In our experience, it is easy for all team members to remember the names of all ID variables, where datasets are backed up, etc. at any single point in time for the exact data they are working currently working on. However, when projects last multiple years, and team members rotate in and out, and new datasets are acquired, relying on individual memories is not a sustainable solution. Teams end up with datasets that cannot not be linked together with precision, and end up using other identifiers like names, but that is both laborious and prone to errors.

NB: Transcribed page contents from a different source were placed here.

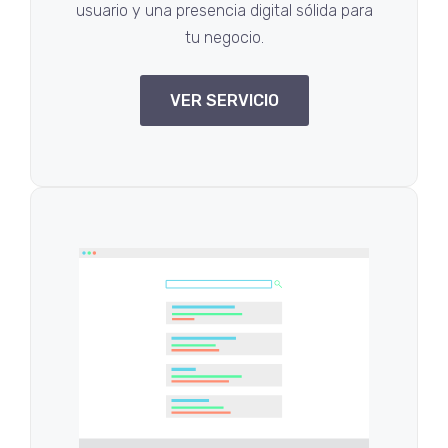
usuario y una presencia digital sólida para
tu negocio.
VER SERVICIO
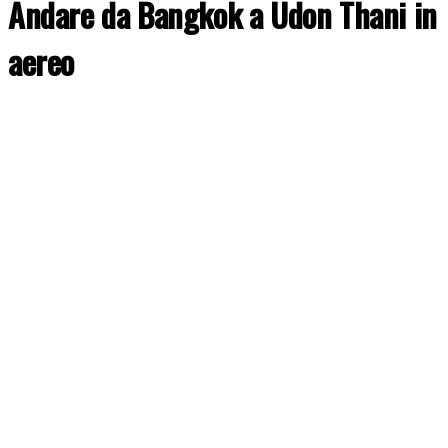
Andare da Bangkok a Udon Thani in
aereo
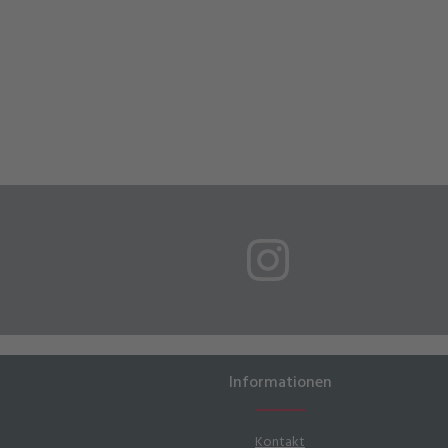
Informationen
Kontakt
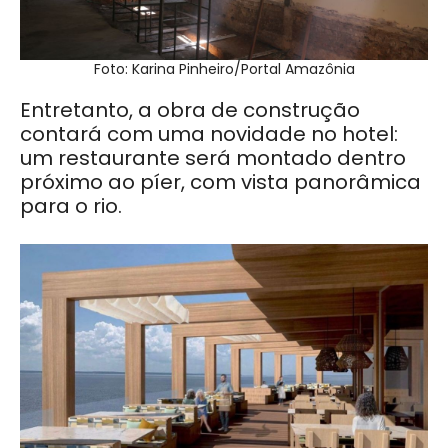
Foto: Karina Pinheiro/Portal Amazônia
Entretanto, a obra de construção
contará com uma novidade no hotel:
um restaurante será montado dentro
próximo ao píer, com vista panorâmica
para o rio.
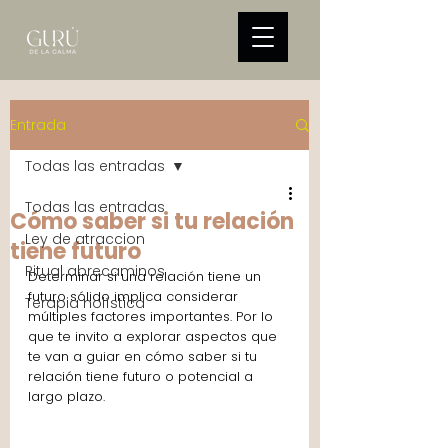
Entrada
Todas las entradas
Todas las entradas
Cómo saber si tu relación
Ley de atraccion
tiene futuro
Ritual abrecaminos
Determinar si una relación tiene un 
futuro sólido implica considerar 
Terapia holística
múltiples factores importantes. Por lo 
que te invito a explorar aspectos que 
te van a guiar en cómo saber si tu 
relación tiene futuro o potencial a 
largo plazo.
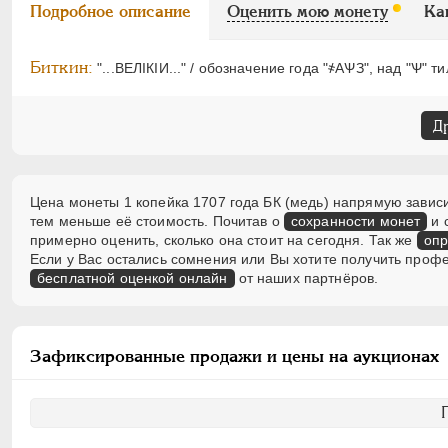
Подробное описание
Оценить мою монету
Ка
Биткин:
"...ВЕЛIКIИ..." / обозначение года "҂АѰЗ", над "Ѱ" ти
Д
Цена монеты 1 копейка 1707 года БК (медь) напрямую зависи
тем меньше её стоимость. Почитав о
сохранности монет
и 
примерно оценить, сколько она стоит на сегодня. Так же
опр
Если у Вас остались сомнения или Вы хотите получить проф
бесплатной оценкой онлайн
от наших партнёров.
Зафиксированные продажи и цены на аукционах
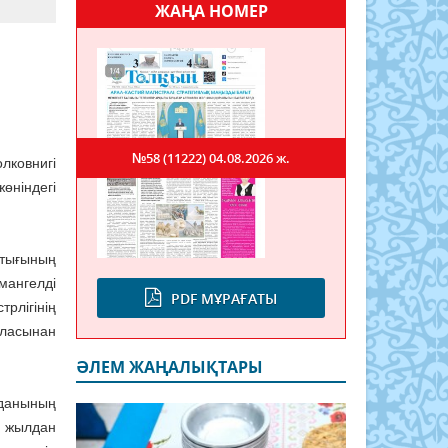
ЖАҢА НОМЕР
№58 (11222)
04.08.2026 ж.
лковнигі
өніндегі
тығының
мангелді
PDF МҰРАҒАТЫ
рлігінің
ласынан
ӘЛЕМ ЖАҢАЛЫҚТАРЫ
уданының
8 жылдан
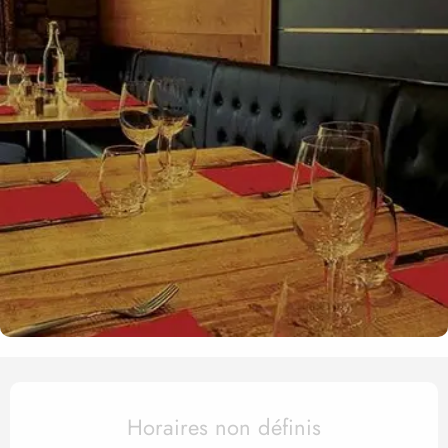
Ouverture et coordonnées
Horaires non définis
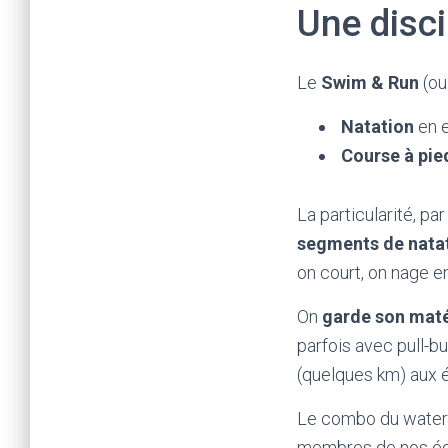
Une disci
Le
Swim & Run
(o
Natation
en e
Course à pie
La particularité, par
segments de natat
on court, on nage enc
On
garde son maté
parfois avec pull-b
(quelques km) aux 
Le combo du waterpo
membres de nos équ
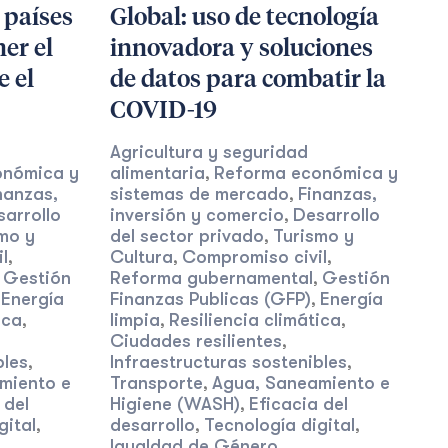
 países
Global: uso de tecnología
er el
innovadora y soluciones
e el
de datos para combatir la
COVID-19
Agricultura y seguridad
onómica y
alimentaria
Reforma económica y
,
nanzas,
sistemas de mercado
Finanzas,
,
sarrollo
inversión y comercio
Desarrollo
,
mo y
del sector privado
Turismo y
,
l
Cultura
Compromiso civil
,
,
,
Gestión
Reforma gubernamental
Gestión
,
,
Energía
Finanzas Publicas (GFP)
Energía
,
,
ica
limpia
Resiliencia climática
,
,
,
Ciudades resilientes
,
bles
Infraestructuras sostenibles
,
,
miento e
Transporte
Agua, Saneamiento e
,
 del
Higiene (WASH)
Eficacia del
,
gital
desarrollo
Tecnología digital
,
,
,
Igualdad de Género,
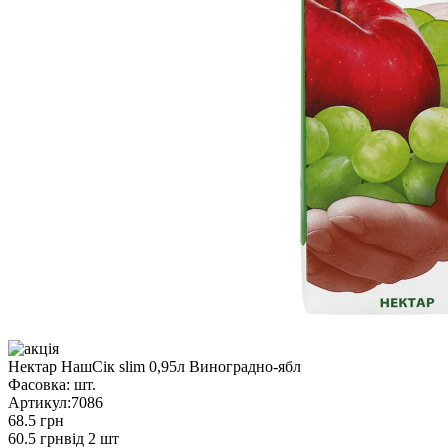
Нектар НашСік slim 0,95л Виноградно-ябл
Фасовка:
шт.
Артикул:
7086
68.5 грн
60.5 грн
від 2 шт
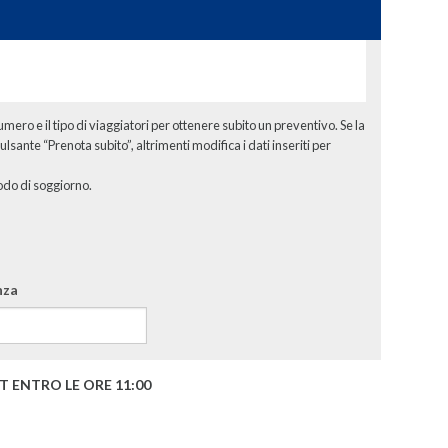
numero e il tipo di viaggiatori per ottenere subito un preventivo. Se la
ulsante “Prenota subito”, altrimenti modifica i dati inseriti per
odo di soggiorno.
nza
T ENTRO LE ORE 11:00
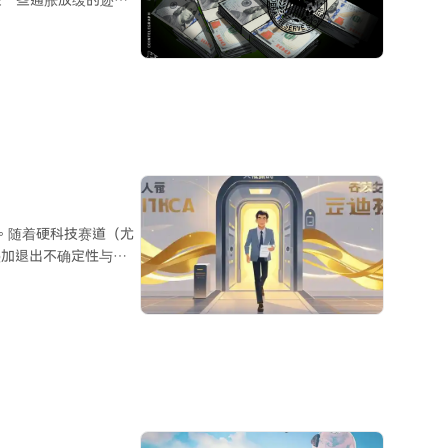
在一些通胀放缓的迹
，目前通胀过高，且通
标为2%，但截至今年
两倍。库克警告称，通胀
定行为中根深蒂固，使
势。随着硬科技赛道（尤
叠加退出不确定性与监
，姿态更为从容。他们
、副总裁甚至联合创始
于市场双向驱动：一方
运作的人才来应对高频
倒挂风险上升的背景
的挑战。尽管如此，这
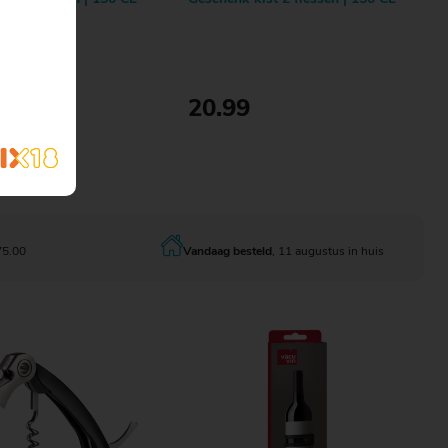
20.99
Bestellen
Bestellen
75.00
Vandaag besteld
, 11 augustus in huis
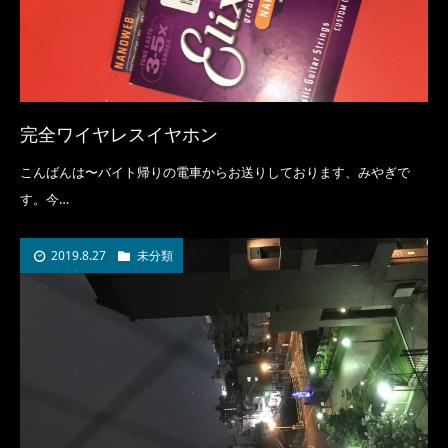
完全ワイヤレスイヤホン
こんばんは〜バイト帰りの電車からお送りしております、みやぎで
す。今…
2019.8.27
未分類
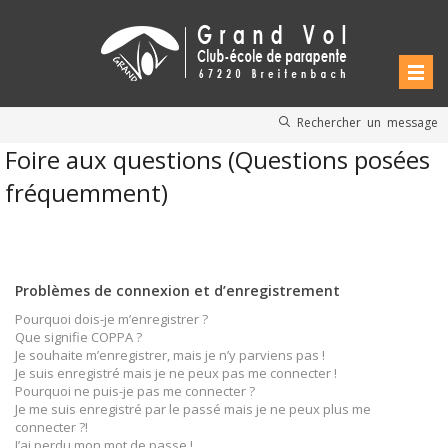
Rechercher un message
Foire aux questions (Questions posées
fréquemment)
Problèmes de connexion et d’enregistrement
Pourquoi dois-je m’enregistrer ?
Que signifie COPPA ?
Je souhaite m’enregistrer, mais je n’y parviens pas !
Je suis enregistré mais je ne peux pas me connecter !
Pourquoi ne puis-je pas me connecter ?
Je me suis enregistré par le passé mais je ne peux plus me
connecter ?!
J’ai perdu mon mot de passe !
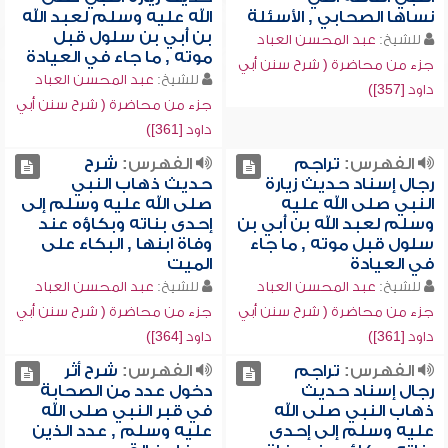
نساها الصحابي , الأسئلة
الله عليه وسلم لعبد الله
بن أُبي بن سلول قبل
للشيخ:
عبد المحسن العباد
موته , ما جاء في العيادة
جزء من محاضرة ( شرح سنن أبي
للشيخ:
عبد المحسن العباد
داود [357])
جزء من محاضرة ( شرح سنن أبي
داود [361])
الفهرس:
تراجم
الفهرس:
شرح
رجال إسناد حديث زيارة
حديث ذهاب النبي
النبي صلى الله عليه
صلى الله عليه وسلم إلى
وسلم لعبد الله بن أُبي بن
إحدى بناته وبكاؤه عند
سلول قبل موته , ما جاء
وفاة ابنها , البكاء على
في العيادة
الميت
للشيخ:
عبد المحسن العباد
للشيخ:
عبد المحسن العباد
جزء من محاضرة ( شرح سنن أبي
جزء من محاضرة ( شرح سنن أبي
داود [361])
داود [364])
الفهرس:
تراجم
الفهرس:
شرح أثر
رجال إسناد حديث
دخول عدد من الصحابة
ذهاب النبي صلى الله
في قبر النبي صلى الله
عليه وسلم إلى إحدى
عليه وسلم , عدد الذين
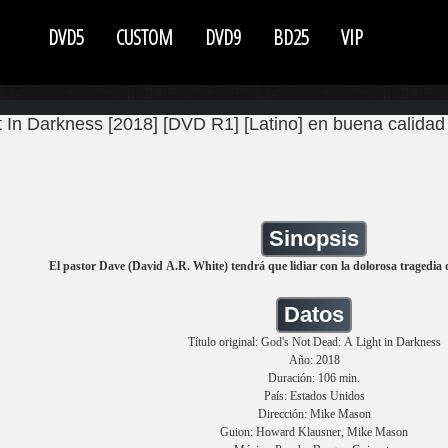
DVD5
CUSTOM
DVD9
BD25
VIP
 In Darkness [2018] [DVD R1] [Latino] en buena calidad
Sinopsis
El pastor Dave (David A.R. White) tendrá que lidiar con la dolorosa tragedia 
Datos
Título original: God's Not Dead: A Light in Darkness
Año: 2018
Duración: 106 min.
País: Estados Unidos
Dirección: Mike Mason
Guion: Howard Klausner, Mike Mason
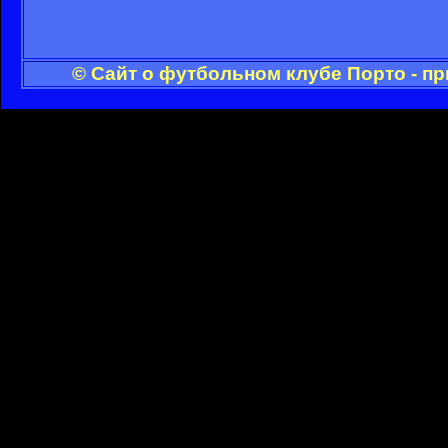
© Сайт о футбольном клубе Порто - п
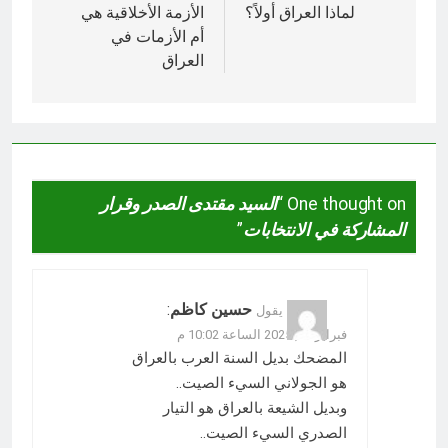
المقالات
لماذا العراق أولاً؟
الأزمة الأخلاقية هي
أم الأزمات في
العراق
One thought on “
السيد مقتدى الصدر وقرار
المشاركة في الانتخابات
”
حسين كاظم
:
يقول
فبراير 19, 2025 الساعة 10:02 م
المضحك بديل السنة العرب بالعراق
هو الجولاني السيء الصيت..
وبديل الشيعة بالعراق هو التيار
الصدري السيء الصيت..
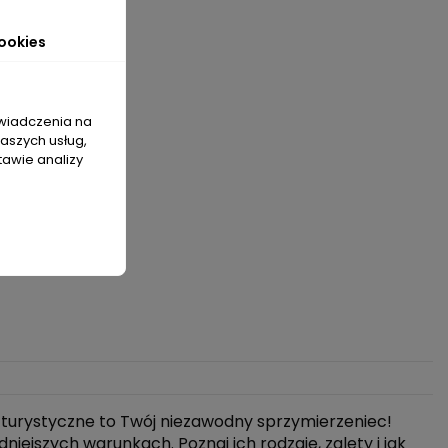
ookies
świadczenia na
naszych usług,
tawie analizy
turystyczne to Twój niezawodny sprzymierzeniec!
dniejszych warunkach. Poznaj ich rodzaje, zalety i jak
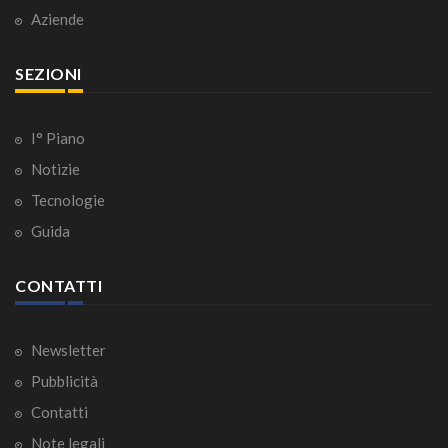
Aziende
SEZIONI
I° Piano
Notizie
Tecnologie
Guida
CONTATTI
Newsletter
Pubblicità
Contatti
Note legali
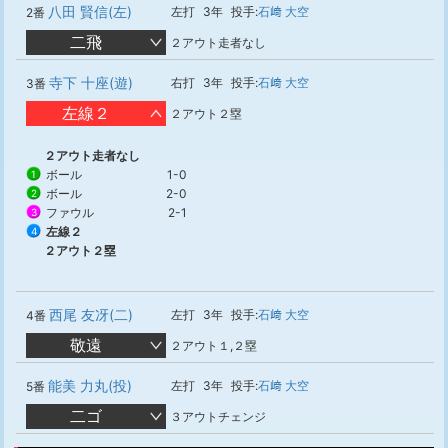
八田 賢信(左)
左打
3年
投手:
石﨑 大空
2番
二飛
２アウト走者なし
寺下 十座(遊)
右打
3年
投手:
石﨑 大空
3番
左線２
２アウト２塁
２アウト走者なし
ボール
1-0
1
ボール
2-0
2
ファウル
2-1
3
左線２
4
２アウト２塁
西尾 友冴(二)
左打
3年
投手:
石﨑 大空
4番
敬遠
２アウト１,２塁
能美 力丸(投)
左打
3年
投手:
石﨑 大空
5番
二ゴ
３アウトチェンジ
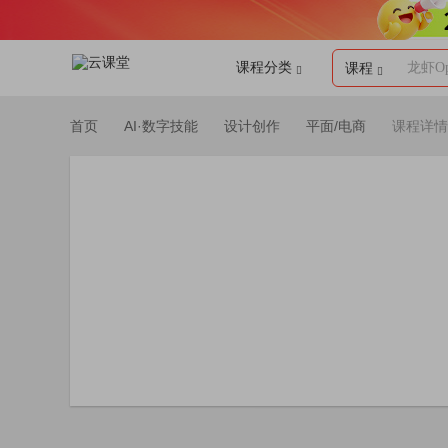
课程分类
龙虾Op
课程
首页
AI·数字技能
设计创作
平面/电商
课程详情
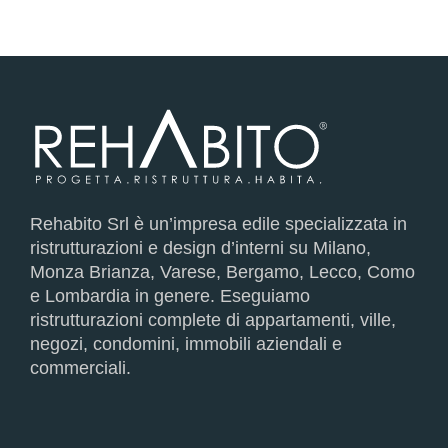
Rehabito Srl è un’impresa edile specializzata in
ristrutturazioni e design d’interni su Milano,
Monza Brianza, Varese, Bergamo, Lecco, Como
e Lombardia in genere. Eseguiamo
ristrutturazioni complete di appartamenti, ville,
negozi, condomini, immobili aziendali e
commerciali.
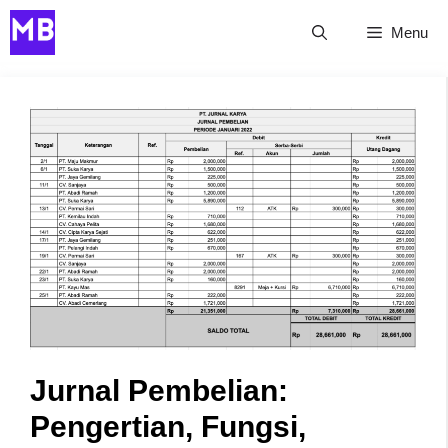
Skip
Menu
to
content
Jurnal Pembelian:
Pengertian, Fungsi,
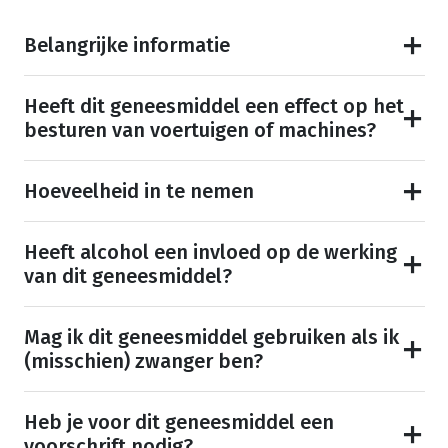
Belangrijke informatie
Heeft dit geneesmiddel een effect op het
besturen van voertuigen of machines?
Hoeveelheid in te nemen
Heeft alcohol een invloed op de werking
van dit geneesmiddel?
Mag ik dit geneesmiddel gebruiken als ik
(misschien) zwanger ben?
Heb je voor dit geneesmiddel een
voorschrift nodig?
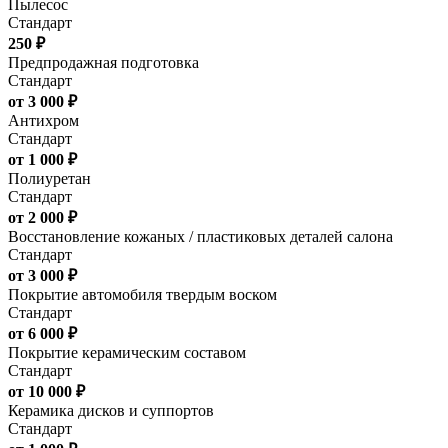
Пылесос
Стандарт
250 ₽
Предпродажная подготовка
Стандарт
от 3 000 ₽
Антихром
Стандарт
от 1 000 ₽
Полиуретан
Стандарт
от 2 000 ₽
Восстановление кожаных / пластиковых деталей салона
Стандарт
от 3 000 ₽
Покрытие автомобиля твердым воском
Стандарт
от 6 000 ₽
Покрытие керамическим составом
Стандарт
от 10 000 ₽
Керамика дисков и суппортов
Стандарт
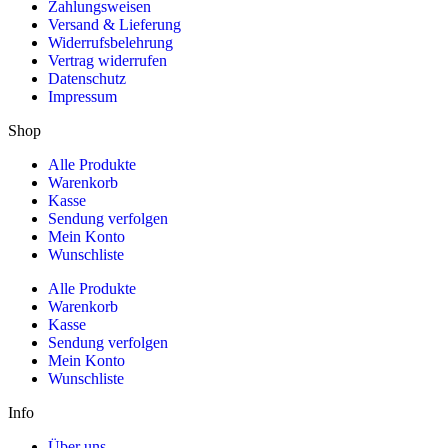
Zahlungsweisen
Versand & Lieferung
Widerrufsbelehrung
Vertrag widerrufen
Datenschutz
Impressum
Shop
Alle Produkte
Warenkorb
Kasse
Sendung verfolgen
Mein Konto
Wunschliste
Alle Produkte
Warenkorb
Kasse
Sendung verfolgen
Mein Konto
Wunschliste
Info
Über uns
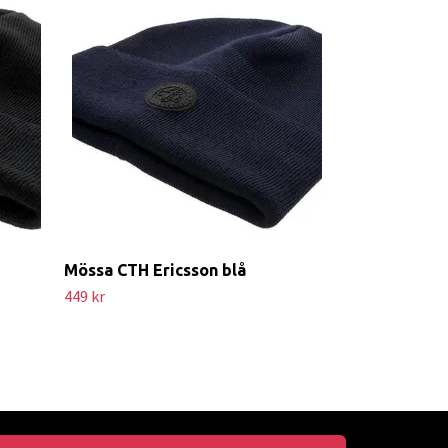
Mössa CTH Ericsson blå
449 kr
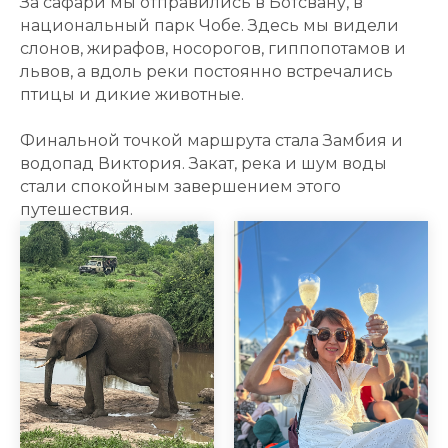
За сафари мы отправились в Ботсвану, в
национальный парк Чобе. Здесь мы видели
слонов, жирафов, носорогов, гиппопотамов и
львов, а вдоль реки постоянно встречались
птицы и дикие животные.
Финальной точкой маршрута стала Замбия и
водопад Виктория. Закат, река и шум воды
стали спокойным завершением этого
путешествия.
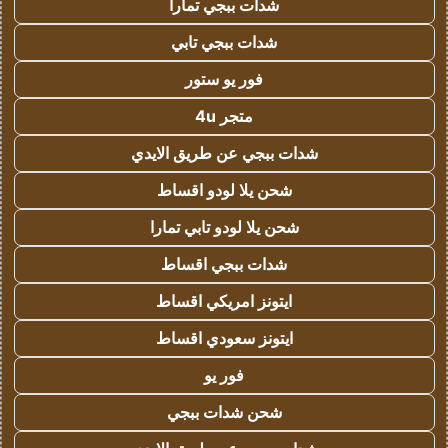
شدات ببجي تمارا
شدات ببجي تابي
فور يو ستور
متجر 4u
شدات ببجي عن طريق الايدي
شحن يلا لودو اقساط
شحن يلا لودو تابي تمارا
شدات ببجي اقساط
ايتونز امريكي اقساط
ايتونز سعودي اقساط
فور يو
شحن شدات ببجي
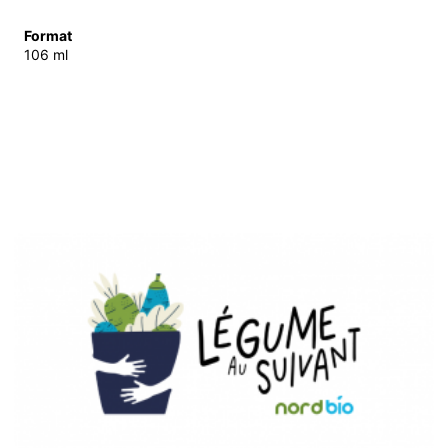
Format
106 ml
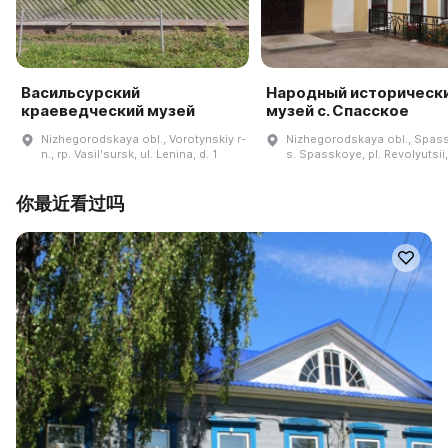
Васильсурский
Народный историческ
краеведческий музей
музей с. Спасское
Nizhegorodskaya obl., Vorotynskiy r-
Nizhegorodskaya obl., Spassk
n., rp. Vasilʹsursk, ul. Lenina, d. 1
s. Spasskoye, pl. Revolyutsii
你最近看过吗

The data linkage table should not include every version of each data set. It should only list the original datasets and not any derivatives of them. For example, if you collect primary data, you should only include the raw data, and not the cleaned version of the data. Similarly, if you, for example, receive admin data or acquire data through web scraping, you should only include those datasets and not aggregations or reshaped versions of those datasets. Your code that creates all the derivatives of the datasets in the data linkage table should be well documented enough that all derivative data set can be traced back to one of these datasets.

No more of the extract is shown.